AIM OF THE TASK:
Transcribe exactly the lines from the one holding "Outline any instance of right heart atrium." to the end of the data below, including both of those lines and no others.

═════ INPUT MATERIAL ═════

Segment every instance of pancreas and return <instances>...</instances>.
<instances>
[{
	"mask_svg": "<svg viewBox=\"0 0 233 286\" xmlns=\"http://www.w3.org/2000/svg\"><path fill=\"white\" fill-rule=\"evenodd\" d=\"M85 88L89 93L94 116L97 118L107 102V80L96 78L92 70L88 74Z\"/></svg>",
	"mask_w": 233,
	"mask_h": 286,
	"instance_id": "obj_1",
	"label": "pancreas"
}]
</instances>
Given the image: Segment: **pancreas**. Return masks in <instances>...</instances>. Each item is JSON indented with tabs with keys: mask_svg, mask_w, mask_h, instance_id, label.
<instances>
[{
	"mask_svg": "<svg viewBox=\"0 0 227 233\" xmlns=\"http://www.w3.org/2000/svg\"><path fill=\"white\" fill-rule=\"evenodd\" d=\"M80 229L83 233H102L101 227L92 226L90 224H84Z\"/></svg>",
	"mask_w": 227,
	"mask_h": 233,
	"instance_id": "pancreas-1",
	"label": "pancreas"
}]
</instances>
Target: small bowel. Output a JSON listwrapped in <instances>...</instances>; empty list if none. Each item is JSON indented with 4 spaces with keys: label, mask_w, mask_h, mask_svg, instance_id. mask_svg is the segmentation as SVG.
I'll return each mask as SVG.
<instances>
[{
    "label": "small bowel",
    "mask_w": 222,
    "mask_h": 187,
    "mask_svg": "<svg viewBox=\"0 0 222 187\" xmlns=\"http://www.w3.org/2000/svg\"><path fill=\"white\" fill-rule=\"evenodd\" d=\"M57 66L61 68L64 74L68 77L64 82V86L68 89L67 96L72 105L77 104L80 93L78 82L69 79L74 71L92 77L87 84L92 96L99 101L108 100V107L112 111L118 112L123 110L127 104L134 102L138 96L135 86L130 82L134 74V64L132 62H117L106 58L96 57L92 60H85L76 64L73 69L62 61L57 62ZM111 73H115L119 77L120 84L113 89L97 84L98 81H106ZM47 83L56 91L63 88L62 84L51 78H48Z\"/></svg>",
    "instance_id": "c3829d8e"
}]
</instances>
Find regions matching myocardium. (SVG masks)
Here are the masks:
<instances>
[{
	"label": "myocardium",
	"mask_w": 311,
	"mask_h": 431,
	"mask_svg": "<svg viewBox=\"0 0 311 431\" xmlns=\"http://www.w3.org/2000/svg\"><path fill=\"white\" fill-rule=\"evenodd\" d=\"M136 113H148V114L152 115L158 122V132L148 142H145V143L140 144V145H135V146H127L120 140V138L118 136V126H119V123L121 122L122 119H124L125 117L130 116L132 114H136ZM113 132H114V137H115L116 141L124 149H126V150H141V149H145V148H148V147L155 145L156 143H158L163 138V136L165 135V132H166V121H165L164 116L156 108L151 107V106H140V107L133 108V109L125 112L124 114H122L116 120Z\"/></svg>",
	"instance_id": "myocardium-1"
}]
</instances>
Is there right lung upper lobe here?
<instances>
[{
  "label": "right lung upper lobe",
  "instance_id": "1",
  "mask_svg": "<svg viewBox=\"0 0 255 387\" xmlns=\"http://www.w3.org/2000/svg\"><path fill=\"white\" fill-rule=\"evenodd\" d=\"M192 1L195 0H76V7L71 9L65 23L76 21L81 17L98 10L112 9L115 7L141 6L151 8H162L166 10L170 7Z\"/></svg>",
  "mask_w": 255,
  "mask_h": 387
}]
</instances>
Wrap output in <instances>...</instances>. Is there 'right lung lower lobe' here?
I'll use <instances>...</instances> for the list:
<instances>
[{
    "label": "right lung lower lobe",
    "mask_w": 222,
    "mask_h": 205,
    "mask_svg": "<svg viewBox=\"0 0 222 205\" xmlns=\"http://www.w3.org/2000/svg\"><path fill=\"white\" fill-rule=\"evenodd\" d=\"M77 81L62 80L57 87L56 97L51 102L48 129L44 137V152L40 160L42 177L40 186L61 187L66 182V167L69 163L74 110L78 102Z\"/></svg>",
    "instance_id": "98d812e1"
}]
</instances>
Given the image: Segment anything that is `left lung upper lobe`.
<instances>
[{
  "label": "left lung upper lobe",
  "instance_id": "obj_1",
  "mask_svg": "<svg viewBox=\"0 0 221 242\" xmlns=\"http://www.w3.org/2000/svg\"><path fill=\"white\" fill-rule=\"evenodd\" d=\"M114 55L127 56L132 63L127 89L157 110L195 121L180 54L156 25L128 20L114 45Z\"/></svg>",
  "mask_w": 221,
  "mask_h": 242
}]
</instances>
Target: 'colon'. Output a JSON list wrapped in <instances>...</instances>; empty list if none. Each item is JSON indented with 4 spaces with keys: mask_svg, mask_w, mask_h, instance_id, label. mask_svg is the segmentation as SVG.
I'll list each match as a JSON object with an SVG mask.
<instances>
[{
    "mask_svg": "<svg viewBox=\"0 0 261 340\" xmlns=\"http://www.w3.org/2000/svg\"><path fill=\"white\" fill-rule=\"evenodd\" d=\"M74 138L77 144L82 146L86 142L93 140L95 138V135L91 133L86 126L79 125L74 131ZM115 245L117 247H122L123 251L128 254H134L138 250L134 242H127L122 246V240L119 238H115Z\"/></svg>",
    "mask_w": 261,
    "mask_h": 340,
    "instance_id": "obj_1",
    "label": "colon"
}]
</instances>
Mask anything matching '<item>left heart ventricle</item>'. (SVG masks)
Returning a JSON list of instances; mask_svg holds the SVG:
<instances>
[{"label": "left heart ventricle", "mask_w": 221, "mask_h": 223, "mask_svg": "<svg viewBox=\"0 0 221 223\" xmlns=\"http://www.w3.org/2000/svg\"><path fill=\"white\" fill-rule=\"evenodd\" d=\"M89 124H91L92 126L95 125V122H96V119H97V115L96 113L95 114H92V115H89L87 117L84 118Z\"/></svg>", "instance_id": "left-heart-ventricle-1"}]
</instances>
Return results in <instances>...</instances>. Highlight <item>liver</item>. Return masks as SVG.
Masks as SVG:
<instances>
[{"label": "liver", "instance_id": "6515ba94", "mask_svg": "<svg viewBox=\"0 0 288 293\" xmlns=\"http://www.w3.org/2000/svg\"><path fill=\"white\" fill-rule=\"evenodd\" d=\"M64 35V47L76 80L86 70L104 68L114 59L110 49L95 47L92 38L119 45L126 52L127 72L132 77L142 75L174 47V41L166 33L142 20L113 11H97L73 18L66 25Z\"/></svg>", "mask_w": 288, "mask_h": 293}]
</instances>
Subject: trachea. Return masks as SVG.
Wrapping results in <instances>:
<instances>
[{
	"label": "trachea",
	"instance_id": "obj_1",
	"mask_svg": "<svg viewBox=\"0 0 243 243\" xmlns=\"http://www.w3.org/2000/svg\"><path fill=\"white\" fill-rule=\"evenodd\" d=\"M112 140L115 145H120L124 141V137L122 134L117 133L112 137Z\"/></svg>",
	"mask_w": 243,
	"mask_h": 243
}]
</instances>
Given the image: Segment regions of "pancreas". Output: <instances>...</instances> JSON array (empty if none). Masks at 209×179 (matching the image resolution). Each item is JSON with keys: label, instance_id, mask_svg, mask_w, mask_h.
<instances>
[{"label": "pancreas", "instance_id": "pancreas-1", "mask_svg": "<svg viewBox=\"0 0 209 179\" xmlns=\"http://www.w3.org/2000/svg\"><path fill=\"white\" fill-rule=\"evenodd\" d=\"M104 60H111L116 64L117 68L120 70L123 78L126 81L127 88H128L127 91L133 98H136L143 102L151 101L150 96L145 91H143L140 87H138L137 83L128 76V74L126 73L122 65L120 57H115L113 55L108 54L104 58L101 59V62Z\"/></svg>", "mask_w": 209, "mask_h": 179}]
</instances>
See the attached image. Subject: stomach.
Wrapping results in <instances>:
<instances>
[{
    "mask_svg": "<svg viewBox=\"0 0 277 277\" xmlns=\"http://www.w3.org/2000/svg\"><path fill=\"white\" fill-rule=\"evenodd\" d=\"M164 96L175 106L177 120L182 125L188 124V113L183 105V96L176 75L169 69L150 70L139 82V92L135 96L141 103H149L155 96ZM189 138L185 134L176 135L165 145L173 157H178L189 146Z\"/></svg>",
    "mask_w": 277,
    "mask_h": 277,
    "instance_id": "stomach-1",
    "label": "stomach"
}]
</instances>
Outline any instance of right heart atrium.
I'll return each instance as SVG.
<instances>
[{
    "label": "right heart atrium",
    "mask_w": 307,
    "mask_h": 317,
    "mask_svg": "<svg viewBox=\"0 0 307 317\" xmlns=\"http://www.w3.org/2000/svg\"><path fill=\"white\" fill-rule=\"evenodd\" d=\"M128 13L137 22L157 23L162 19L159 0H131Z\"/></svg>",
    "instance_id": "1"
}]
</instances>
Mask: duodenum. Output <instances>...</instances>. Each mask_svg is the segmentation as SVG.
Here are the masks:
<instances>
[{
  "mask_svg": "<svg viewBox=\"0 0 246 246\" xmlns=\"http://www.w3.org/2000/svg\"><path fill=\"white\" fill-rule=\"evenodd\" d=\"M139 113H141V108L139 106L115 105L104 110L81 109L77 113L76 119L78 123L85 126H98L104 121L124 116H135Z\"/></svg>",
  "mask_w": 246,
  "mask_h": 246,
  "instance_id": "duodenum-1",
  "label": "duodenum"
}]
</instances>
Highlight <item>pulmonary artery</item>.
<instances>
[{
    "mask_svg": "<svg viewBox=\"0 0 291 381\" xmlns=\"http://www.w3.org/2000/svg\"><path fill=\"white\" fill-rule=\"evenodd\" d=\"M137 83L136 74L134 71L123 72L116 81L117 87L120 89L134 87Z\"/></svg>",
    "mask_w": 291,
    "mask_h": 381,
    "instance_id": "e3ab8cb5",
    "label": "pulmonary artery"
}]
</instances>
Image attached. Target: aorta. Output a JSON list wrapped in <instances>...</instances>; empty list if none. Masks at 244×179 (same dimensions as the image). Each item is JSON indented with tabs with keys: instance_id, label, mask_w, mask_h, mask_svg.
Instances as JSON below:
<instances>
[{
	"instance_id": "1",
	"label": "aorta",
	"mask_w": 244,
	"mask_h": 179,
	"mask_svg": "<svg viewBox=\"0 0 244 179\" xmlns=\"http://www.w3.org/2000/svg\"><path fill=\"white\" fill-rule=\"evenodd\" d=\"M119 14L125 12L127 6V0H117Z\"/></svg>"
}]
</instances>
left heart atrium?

═════

OUTPUT:
Outline any instance of right heart atrium.
I'll return each instance as SVG.
<instances>
[{
    "label": "right heart atrium",
    "mask_w": 307,
    "mask_h": 317,
    "mask_svg": "<svg viewBox=\"0 0 307 317\" xmlns=\"http://www.w3.org/2000/svg\"><path fill=\"white\" fill-rule=\"evenodd\" d=\"M128 13L137 22L157 23L162 19L159 0H131Z\"/></svg>",
    "instance_id": "1"
}]
</instances>
Mask: duodenum. Output <instances>...</instances>. Each mask_svg is the segmentation as SVG.
Here are the masks:
<instances>
[{
  "mask_svg": "<svg viewBox=\"0 0 246 246\" xmlns=\"http://www.w3.org/2000/svg\"><path fill=\"white\" fill-rule=\"evenodd\" d=\"M139 113H141V108L139 106L115 105L104 110L81 109L77 113L76 119L78 123L85 126H98L104 121L124 116H135Z\"/></svg>",
  "mask_w": 246,
  "mask_h": 246,
  "instance_id": "duodenum-1",
  "label": "duodenum"
}]
</instances>
Highlight <item>pulmonary artery</item>.
<instances>
[{
    "mask_svg": "<svg viewBox=\"0 0 291 381\" xmlns=\"http://www.w3.org/2000/svg\"><path fill=\"white\" fill-rule=\"evenodd\" d=\"M137 83L136 74L134 71L123 72L116 81L117 87L120 89L134 87Z\"/></svg>",
    "mask_w": 291,
    "mask_h": 381,
    "instance_id": "e3ab8cb5",
    "label": "pulmonary artery"
}]
</instances>
Image attached. Target: aorta. Output a JSON list wrapped in <instances>...</instances>; empty list if none. Masks at 244×179 (same dimensions as the image). Each item is JSON indented with tabs with keys: instance_id, label, mask_w, mask_h, mask_svg.
Instances as JSON below:
<instances>
[{
	"instance_id": "1",
	"label": "aorta",
	"mask_w": 244,
	"mask_h": 179,
	"mask_svg": "<svg viewBox=\"0 0 244 179\" xmlns=\"http://www.w3.org/2000/svg\"><path fill=\"white\" fill-rule=\"evenodd\" d=\"M119 14L125 12L127 6V0H117Z\"/></svg>"
}]
</instances>
left heart atrium?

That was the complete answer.